This article originally appeared on Government Technology Insider.
The Department of Defense (DoD) has spent years advancing cloud modernization— from upgrading its personnel and pay management system to supporting the Army’s logistics operations, where cloud migration improved materiel readiness by consolidating more than 40 databases and dozens of applications, enhancing data access and cybersecurity across a globally distributed supply chain. While these efforts strengthen connectivity and operational reach, migration alone does not equal modernization. Simply relocating legacy applications can carry technical debt and operational constraints into new environments. True cloud transformation requires a foundational shift in architecture, security, and mindset that prioritizes adaptability and resiliency, as well as mission outcomes, over speed alone.
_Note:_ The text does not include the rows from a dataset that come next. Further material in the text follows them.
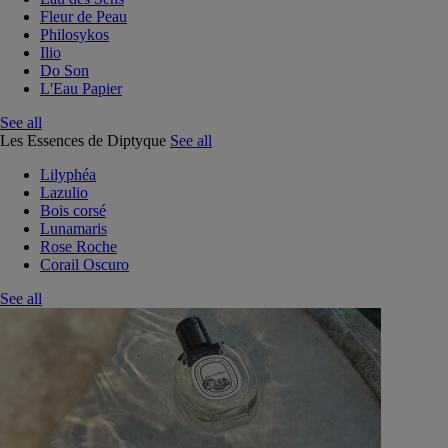
Fleur de Peau
Philosykos
Ilio
Do Son
L'Eau Papier
See all
Les Essences de Diptyque
See all
Lilyphéa
Lazulio
Bois corsé
Lunamaris
Rose Roche
Corail Oscuro
See all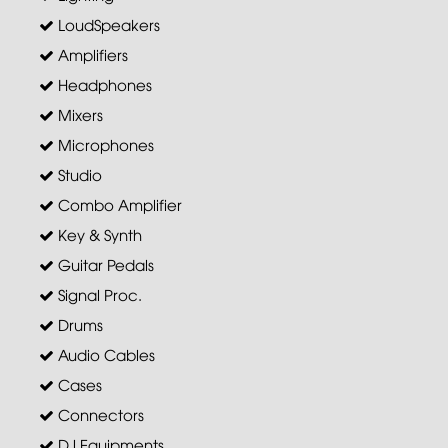
LoudSpeakers
Amplifiers
Headphones
Mixers
Microphones
Studio
Combo Amplifier
Key & Synth
Guitar Pedals
Signal Proc.
Drums
Audio Cables
Cases
Connectors
DJ Equipments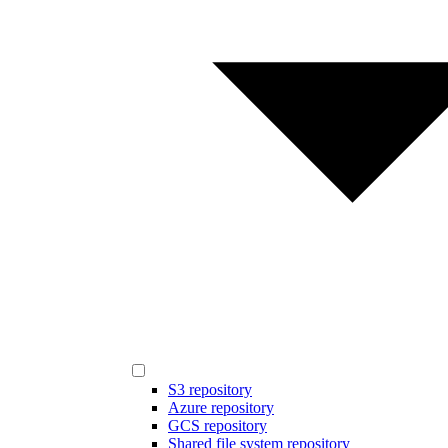
S3 repository
Azure repository
GCS repository
Shared file system repository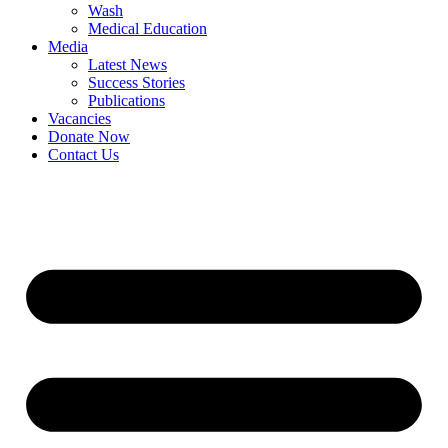
Wash
Medical Education
Media
Latest News
Success Stories
Publications
Vacancies
Donate Now
Contact Us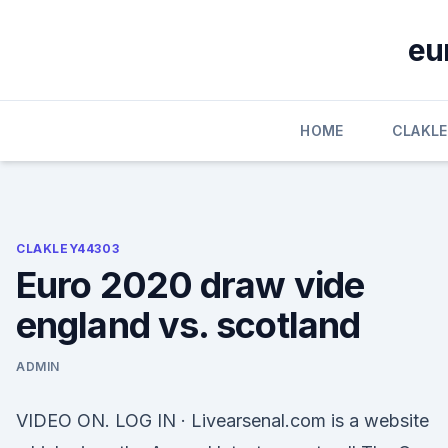
Skip
to
eu
content
HOME
CLAKL
CLAKLEY44303
Euro 2020 draw vide
england vs. scotland
ADMIN
VIDEO ON. LOG IN · Livearsenal.com is a website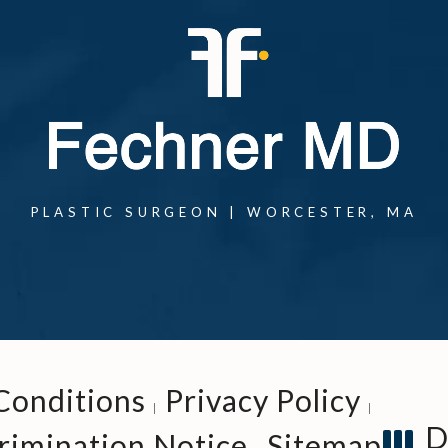
one at
PLASTIC SURGEON | WORCESTER, MA
one at
Conditions
Privacy Policy
D
rimination Notice
Sitemap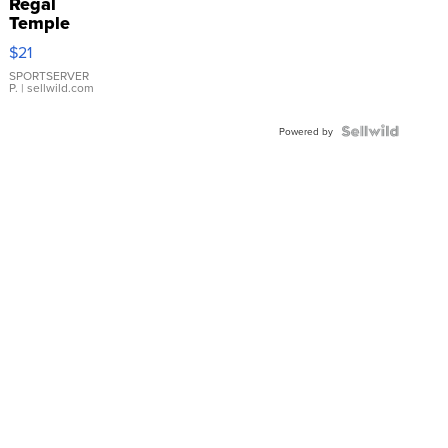
Regal
Temple
Droplet
$21
Earrings
SPORTSERVER
P.
| sellwild.com
Powered by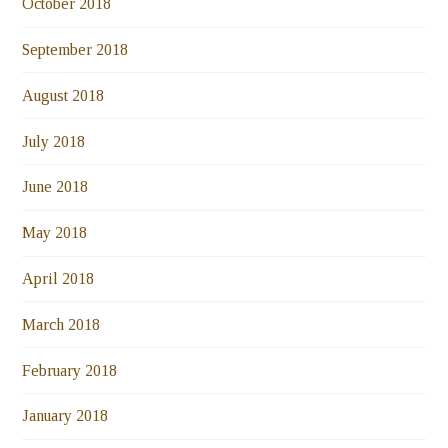
October 2018
September 2018
August 2018
July 2018
June 2018
May 2018
April 2018
March 2018
February 2018
January 2018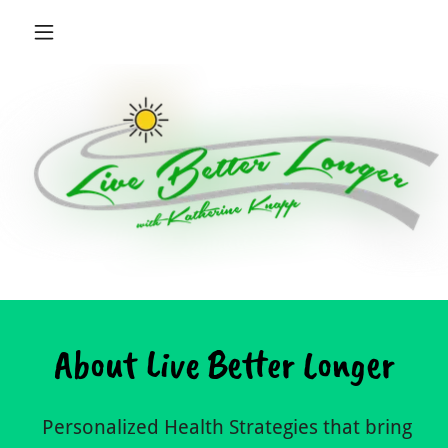
About Live Better Longer
Personalized Health Strategies that bring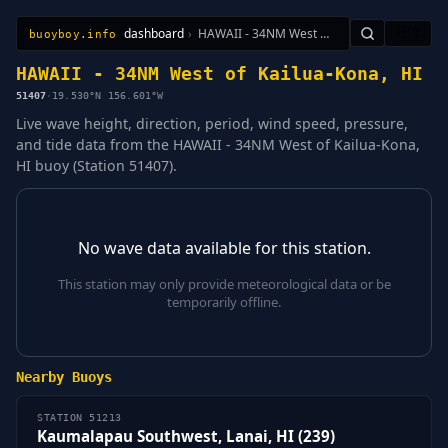
dashboard
›
HAWAII - 34NM West of Kailua-Kona, HI
🇺🇸
buoyboy.info
All Stations
Learn
Sitemap
HAWAII - 34NM West of Kailua-Kona, HI
51407
·
19.530°N 156.601°W
Live wave height, direction, period, wind speed, pressure,
and tide data from the HAWAII - 34NM West of Kailua-Kona,
HI buoy (Station 51407).
No wave data available for this station.
This station may only provide meteorological data or be
temporarily offline.
Nearby Buoys
STATION 51213
Kaumalapau Southwest, Lanai, HI (239)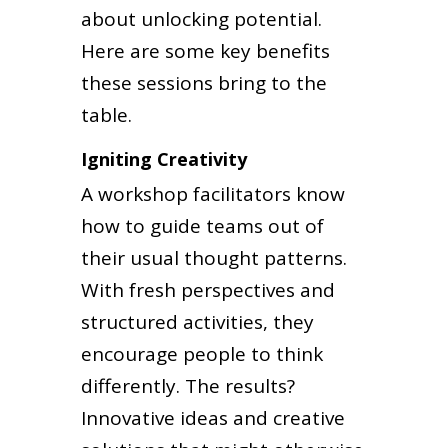
about unlocking potential.
Here are some key benefits
these sessions bring to the
table.
Igniting Creativity
A workshop facilitators know
how to guide teams out of
their usual thought patterns.
With fresh perspectives and
structured activities, they
encourage people to think
differently. The results?
Innovative ideas and creative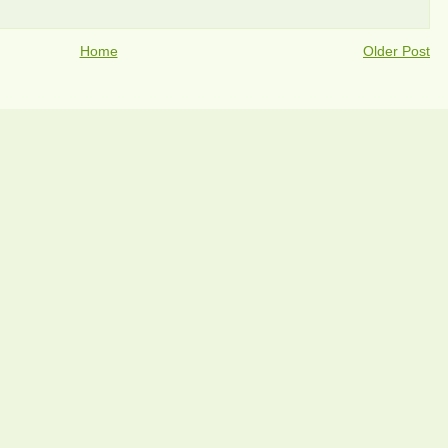
Home
Older Post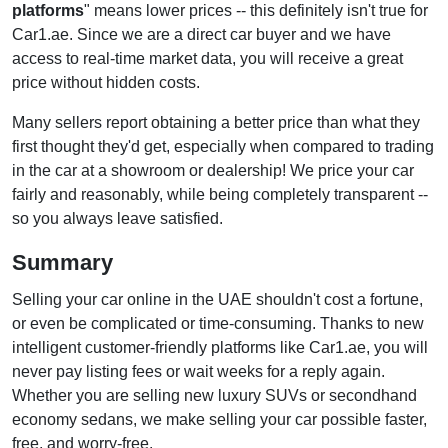
platforms
" means lower prices -- this definitely isn't true for
Car1.ae. Since we are a direct car buyer and we have
access to real-time market data, you will receive a great
price without hidden costs.
Many sellers report obtaining a better price than what they
first thought they'd get, especially when compared to trading
in the car at a showroom or dealership! We price your car
fairly and reasonably, while being completely transparent --
so you always leave satisfied.
Summary
Selling your car online in the UAE shouldn't cost a fortune,
or even be complicated or time-consuming. Thanks to new
intelligent customer-friendly platforms like Car1.ae, you will
never pay listing fees or wait weeks for a reply again.
Whether you are selling new luxury SUVs or secondhand
economy sedans, we make selling your car possible faster,
free, and worry-free.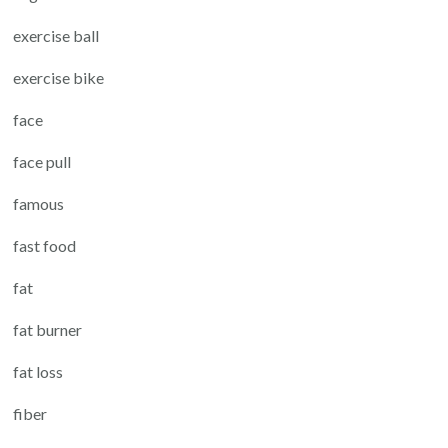
exercise ball
exercise bike
face
face pull
famous
fast food
fat
fat burner
fat loss
fiber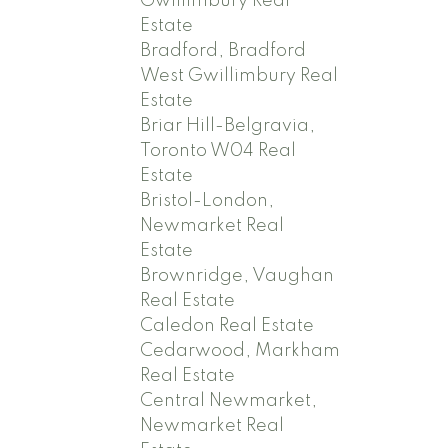
Gwillimbury Real
Estate
Bradford, Bradford
West Gwillimbury Real
Estate
Briar Hill-Belgravia,
Toronto W04 Real
Estate
Bristol-London,
Newmarket Real
Estate
Brownridge, Vaughan
Real Estate
Caledon Real Estate
Cedarwood, Markham
Real Estate
Central Newmarket,
Newmarket Real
The limits of lift-and-shift
“The heart of the problem is legacy systems,” said Ray Hall, Managing Director of Technology Services for Maxmius. “Many mission-critical systems still run on decades-old hardware, or they have been lifted and shifted into the cloud as giant monoliths.”
A lift-and-shift approach may accelerate initial timelines, but it preserves architectural limitations that hinder scalability and automation. “Because those applications were never refactored to be cloud agnostic, they can’t scale horizontally, and blue-green deployments or Kubernetes-style orchestration become impossible,” Hall explained. To unlock the cloud’s full potential, Hall stresses re-architecting, before migration: breaking applications into microservices, standardizing data models, and aligning funding decisions around mission outcomes.
Security, compliance, and trust at mission speed
Security and compliance, particularly at IL5/IL6 and FedRAMP levels, are often seen as barriers to rapid cloud development. Hall disputes this, noting, “Speed and compliance are not mutually exclusive if we embrace continuous authority to operate (ATO).” Rather than certifying each application independently, modular, reusable security pipelines allow microservices to move across multiple classification levels with minimal rework.
This approach also allows for more effective data sharing across services and coalition partners. Historically, separate mission partner environments slowed collaboration. Zero Trust architecture helps address this by moving from perimeter defense to protecting data itself, enabling more secure, real-time access across networks while enforcing consistent identity, access, and policy controls. “Moving to a defense-wide Zero Trust architecture will let us authenticate once and share data confidently across networks,” Hall said.
Cloud-native foundations for joint operations
As missions increasingly span services and partners, systems must scale rapidly and reliably. “Cloud-native technologies are the only way to scale to meet joint force requirements,” Hall said. Containers, microservices, and serverless computing allow systems to respond dynamically to demand, isolate faults, and reduce unnecessary infrastructure costs. “Together, they allow for rapid deployment and scaling of mission applications across all domains without sacrificing performance or security,” Hall added.
Modernization in practice
Not every system can or should be modernized at the same pace. “First, resist the urge to forklift everything,” Hall advised. “Some legacy systems will stay on premises for years, and that’s acceptable. For the rest, we need structured, repeatable transition plans that rearchitect code before migration, document every dependency, and stage cutovers to avoid operational gaps.” Equally crucial is engaging users early in the process. “We need to know how they’re using an application, not just what it does,” Hall said. Warfighters often adapt tools they’re in unanticipated ways, and understanding those realities is critical to successful re-architecture and migration.
Automation and machine learning (ML) further strengthen cyber resilience by reducing human error and accelerating response. “Any task performed the same way multiple times should be automated,” Hall said. “The result is fewer errors and more time for humans to focus on higher-order problems.”
Looking forward, Hall sees Zero Trust expansion, AI-driven analytics, and cloud-mesh architectures as transformative. But perhaps the most important shift is cultural: “I’d like to see requirements and industry days shift from prescribing solutions to posing problems and inviting industry to innovate rather than comply. That mindset will unlock capabilities the DOD hasn’t yet imagined.”
Modernization measured in mission outcome
Cloud migration is a necessary first step, but it is not the destination. Through scalable architecture, integration security, and a warfighter-centric approach, modernization is a strategic imperative across the defense landscape. “By transforming processes, empowering teams, and fostering innovation, we aim to deliver resilient software capabilities at the speed of relevance,” the DoD lays out in its FY25-26 modernization plan. As the DoD embraces cloud native principles, Zero Trust frameworks, and a culture that prizes innovation and mission outcomes, the department can deliver resilient, adaptable capabilities that keep pace with evolving threats and joint operational demands.